Madame Butterfly's Illusion (お蝶夫人の幻想, Ochōfujin no gensō) is a 1940 Japanese animated short. It was directed by Wagorō Arai, a dentist who created nearly a dozen short films between 1939 and 1947 in the style of silhouette animation. It is based on parts of the opera Madama Butterfly by Giacomo Puccini.

==Plot==
A Japanese woman reflects on her ill-fated marriage to an American naval officer.
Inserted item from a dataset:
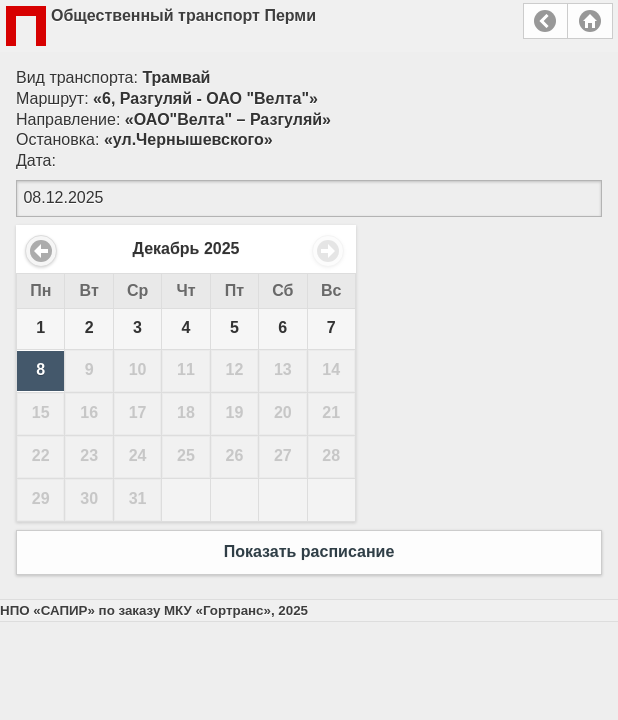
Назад (545, 21)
She ultimately concludes that "it is better to die with honor than live in shame."

==Production==
Outside of his work as a dentist, Arai collaborated with a small group of friends (particularly Tobiishi Nakaya) to create roughly one short animated film each year between 1939 and 1947. All of these films are in the style of silhouette animation and many, including Madame Butterfly's Illusion (1940), Jakku to mame no ki (Jack and the Beanstalk, 1941), and Kaguyahime (Princess Kaguya, 1942), are based on popular tales. It is believed that Arai - despite his talents as an animator - stopped creating films soon after World War II because of Tobiishi's untimely death.

The film's Puccini-esque score was composed and performed by renowned Japanese opera singer Tamaki Miura.

==Legacy==
Arai is the focus of Minami Masatoki's short documentary Arai Wagorō: Kage-e Animēshon no Sekai (Wagorō Arai: His World of Silhouette Animation, 2013), which screened at the Hiroshima International Animation Festival in 2016.

A 35mm print of the film is held in the National Film Archive of Japan and was screened by NFAJ in 2017 alongside animated films by Ōfuji Noburō and Murata Yasuji.